What you need to do. Below are records; count the lines that contain "left" and state only that count.

Recorded data.

---*---

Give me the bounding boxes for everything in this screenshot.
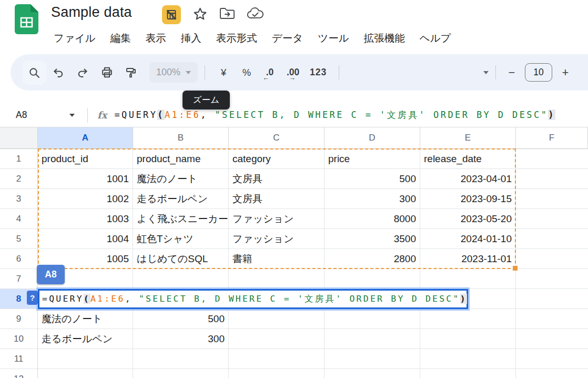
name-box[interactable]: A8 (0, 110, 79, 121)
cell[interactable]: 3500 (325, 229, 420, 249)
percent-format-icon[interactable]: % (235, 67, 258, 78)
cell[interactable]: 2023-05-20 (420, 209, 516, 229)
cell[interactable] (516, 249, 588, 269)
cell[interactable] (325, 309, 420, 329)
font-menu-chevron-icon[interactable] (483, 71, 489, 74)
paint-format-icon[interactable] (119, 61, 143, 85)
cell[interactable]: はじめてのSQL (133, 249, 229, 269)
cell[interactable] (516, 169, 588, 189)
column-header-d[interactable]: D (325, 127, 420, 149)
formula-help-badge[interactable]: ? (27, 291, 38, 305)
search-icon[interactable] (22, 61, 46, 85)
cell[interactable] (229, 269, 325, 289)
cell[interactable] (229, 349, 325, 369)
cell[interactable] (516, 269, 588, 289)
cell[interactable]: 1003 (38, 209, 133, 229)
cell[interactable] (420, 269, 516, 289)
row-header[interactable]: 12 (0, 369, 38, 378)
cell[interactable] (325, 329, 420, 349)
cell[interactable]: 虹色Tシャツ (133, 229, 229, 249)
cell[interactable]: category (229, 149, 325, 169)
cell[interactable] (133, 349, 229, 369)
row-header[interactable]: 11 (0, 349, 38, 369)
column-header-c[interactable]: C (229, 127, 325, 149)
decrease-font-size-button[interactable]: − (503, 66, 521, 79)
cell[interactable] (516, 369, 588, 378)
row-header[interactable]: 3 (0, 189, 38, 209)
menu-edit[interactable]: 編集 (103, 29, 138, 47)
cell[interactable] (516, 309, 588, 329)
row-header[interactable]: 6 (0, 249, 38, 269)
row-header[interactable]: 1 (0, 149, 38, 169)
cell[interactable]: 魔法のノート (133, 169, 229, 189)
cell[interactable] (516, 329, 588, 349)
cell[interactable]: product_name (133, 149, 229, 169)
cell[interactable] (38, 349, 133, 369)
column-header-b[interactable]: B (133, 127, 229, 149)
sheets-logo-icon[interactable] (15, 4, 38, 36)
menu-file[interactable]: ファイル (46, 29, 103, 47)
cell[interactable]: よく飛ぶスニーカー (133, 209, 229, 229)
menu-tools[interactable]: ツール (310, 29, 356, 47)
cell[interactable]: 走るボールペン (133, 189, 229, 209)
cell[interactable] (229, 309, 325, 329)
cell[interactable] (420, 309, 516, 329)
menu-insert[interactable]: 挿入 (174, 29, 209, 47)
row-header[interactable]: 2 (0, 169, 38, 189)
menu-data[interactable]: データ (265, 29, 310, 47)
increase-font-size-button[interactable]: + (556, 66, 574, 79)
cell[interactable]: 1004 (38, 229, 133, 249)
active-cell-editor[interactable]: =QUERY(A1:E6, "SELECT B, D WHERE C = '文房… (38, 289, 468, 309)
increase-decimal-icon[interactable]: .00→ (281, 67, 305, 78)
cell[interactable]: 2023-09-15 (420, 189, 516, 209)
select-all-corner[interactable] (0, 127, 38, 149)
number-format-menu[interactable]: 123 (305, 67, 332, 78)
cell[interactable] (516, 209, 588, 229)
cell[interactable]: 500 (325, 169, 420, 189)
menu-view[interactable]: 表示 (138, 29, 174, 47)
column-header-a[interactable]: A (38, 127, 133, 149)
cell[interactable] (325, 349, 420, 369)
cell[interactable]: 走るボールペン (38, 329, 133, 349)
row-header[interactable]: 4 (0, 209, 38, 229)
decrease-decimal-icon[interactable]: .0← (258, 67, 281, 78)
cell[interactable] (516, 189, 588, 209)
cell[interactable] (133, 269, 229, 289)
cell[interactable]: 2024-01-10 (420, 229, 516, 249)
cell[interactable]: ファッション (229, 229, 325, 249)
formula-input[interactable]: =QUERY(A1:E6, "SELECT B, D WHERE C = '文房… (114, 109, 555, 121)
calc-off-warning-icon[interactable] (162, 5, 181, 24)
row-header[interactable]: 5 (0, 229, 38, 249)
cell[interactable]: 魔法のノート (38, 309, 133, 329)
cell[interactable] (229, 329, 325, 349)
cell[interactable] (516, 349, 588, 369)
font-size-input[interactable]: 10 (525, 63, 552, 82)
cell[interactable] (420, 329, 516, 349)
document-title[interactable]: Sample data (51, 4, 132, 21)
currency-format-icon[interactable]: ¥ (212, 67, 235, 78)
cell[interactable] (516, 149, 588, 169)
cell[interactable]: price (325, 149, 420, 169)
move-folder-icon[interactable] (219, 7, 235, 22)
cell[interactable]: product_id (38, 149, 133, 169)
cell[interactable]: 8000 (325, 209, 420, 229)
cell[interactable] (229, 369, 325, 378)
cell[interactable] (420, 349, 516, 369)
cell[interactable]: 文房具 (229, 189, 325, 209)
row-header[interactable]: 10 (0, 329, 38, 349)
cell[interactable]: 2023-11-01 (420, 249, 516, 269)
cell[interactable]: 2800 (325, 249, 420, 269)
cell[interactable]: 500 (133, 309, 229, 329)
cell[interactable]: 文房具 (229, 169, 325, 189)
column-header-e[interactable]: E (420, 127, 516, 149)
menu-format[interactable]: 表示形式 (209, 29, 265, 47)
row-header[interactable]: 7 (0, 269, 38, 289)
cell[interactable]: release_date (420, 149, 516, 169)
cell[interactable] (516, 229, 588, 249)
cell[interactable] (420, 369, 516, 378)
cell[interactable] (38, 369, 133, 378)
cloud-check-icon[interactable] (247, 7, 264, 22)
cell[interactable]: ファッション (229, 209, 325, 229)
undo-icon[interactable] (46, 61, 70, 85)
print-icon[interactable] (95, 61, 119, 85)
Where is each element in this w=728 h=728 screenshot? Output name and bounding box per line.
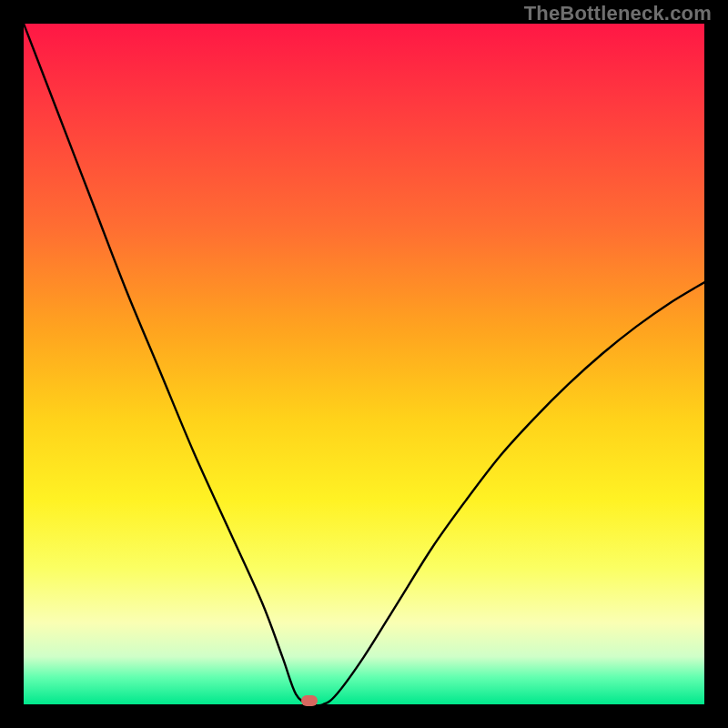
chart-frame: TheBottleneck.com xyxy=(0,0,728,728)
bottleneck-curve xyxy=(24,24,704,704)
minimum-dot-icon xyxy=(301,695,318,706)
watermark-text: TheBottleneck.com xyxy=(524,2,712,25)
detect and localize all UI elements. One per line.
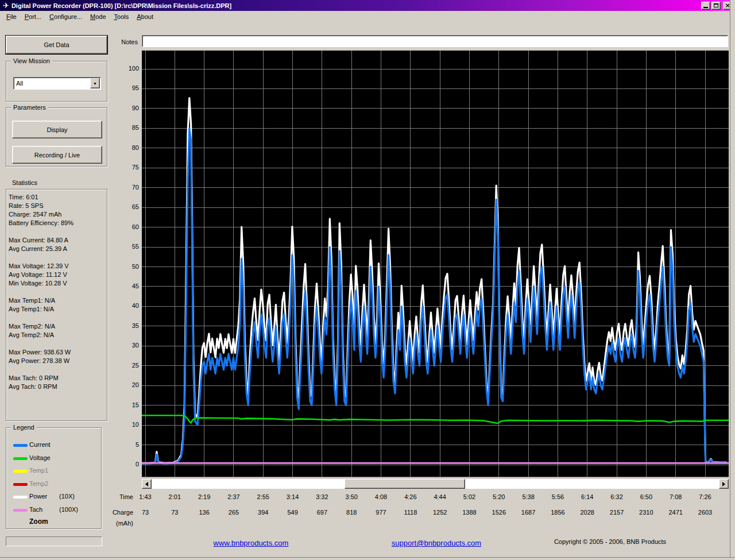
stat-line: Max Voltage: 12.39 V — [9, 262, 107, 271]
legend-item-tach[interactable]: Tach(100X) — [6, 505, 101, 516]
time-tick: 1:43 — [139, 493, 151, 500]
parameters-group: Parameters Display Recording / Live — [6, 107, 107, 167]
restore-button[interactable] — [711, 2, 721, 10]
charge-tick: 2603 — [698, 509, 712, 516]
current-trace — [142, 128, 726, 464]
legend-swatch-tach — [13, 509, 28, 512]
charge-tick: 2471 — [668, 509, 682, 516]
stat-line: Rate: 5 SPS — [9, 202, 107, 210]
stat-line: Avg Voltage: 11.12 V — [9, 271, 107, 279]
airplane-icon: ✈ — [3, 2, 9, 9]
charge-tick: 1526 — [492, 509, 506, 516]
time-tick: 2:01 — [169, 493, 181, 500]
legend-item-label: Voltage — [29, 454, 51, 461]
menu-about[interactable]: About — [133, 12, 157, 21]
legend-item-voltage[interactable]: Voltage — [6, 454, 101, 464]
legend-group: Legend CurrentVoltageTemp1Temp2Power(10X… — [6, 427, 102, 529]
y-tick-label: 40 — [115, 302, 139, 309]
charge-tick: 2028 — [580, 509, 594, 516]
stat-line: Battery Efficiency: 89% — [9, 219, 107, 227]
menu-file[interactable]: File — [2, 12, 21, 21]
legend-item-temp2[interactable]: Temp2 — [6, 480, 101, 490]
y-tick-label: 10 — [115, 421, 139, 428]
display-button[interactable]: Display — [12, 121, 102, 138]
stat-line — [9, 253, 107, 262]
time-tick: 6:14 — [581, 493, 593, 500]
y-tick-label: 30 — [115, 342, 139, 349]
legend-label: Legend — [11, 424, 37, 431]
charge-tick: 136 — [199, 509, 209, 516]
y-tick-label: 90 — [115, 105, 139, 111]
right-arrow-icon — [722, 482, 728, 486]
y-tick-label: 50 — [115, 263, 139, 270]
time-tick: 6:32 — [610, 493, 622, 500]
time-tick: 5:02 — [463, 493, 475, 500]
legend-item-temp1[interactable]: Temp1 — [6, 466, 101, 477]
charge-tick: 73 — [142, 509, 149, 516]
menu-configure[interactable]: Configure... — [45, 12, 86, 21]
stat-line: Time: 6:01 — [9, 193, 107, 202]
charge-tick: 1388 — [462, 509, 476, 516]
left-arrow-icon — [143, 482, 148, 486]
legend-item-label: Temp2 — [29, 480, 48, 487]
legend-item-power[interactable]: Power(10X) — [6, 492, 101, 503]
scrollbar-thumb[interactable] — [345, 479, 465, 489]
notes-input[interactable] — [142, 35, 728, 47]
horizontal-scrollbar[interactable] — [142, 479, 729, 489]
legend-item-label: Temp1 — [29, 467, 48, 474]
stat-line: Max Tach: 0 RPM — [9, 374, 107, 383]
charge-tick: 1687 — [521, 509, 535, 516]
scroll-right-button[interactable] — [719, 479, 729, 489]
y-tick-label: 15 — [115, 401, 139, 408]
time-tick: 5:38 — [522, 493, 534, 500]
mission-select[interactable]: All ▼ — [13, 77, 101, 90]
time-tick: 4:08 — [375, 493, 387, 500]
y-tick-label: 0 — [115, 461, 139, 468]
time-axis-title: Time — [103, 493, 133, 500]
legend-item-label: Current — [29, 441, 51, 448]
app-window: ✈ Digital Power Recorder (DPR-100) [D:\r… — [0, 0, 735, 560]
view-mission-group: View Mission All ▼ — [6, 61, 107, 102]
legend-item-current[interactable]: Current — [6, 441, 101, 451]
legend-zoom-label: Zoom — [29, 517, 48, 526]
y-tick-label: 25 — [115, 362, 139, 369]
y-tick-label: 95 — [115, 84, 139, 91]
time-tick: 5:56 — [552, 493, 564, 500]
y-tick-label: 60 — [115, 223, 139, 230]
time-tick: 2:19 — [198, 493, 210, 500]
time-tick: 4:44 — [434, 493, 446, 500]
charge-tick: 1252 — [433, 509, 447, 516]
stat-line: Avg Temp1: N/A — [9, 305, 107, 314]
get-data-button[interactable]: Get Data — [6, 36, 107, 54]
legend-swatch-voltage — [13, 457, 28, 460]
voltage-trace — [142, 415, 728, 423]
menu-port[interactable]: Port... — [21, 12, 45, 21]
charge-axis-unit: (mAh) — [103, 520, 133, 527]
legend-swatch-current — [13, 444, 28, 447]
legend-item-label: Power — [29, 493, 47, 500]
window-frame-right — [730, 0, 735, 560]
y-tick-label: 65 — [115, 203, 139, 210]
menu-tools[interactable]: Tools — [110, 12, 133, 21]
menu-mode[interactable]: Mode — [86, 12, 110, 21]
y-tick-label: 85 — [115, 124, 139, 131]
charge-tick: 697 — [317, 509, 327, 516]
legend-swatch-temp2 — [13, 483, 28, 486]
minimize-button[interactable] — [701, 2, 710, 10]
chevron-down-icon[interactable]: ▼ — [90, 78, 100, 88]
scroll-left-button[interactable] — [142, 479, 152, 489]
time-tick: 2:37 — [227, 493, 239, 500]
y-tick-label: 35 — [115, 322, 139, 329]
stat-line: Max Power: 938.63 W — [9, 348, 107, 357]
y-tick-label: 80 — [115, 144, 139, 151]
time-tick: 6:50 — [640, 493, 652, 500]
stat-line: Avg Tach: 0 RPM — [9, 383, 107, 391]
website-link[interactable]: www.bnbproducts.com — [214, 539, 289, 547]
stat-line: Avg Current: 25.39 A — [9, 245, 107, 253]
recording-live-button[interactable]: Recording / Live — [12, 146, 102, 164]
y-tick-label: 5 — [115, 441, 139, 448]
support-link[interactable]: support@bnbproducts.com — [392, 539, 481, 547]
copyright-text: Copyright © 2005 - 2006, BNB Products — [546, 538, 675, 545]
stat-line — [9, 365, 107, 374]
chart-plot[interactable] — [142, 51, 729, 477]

---*---

Response. 2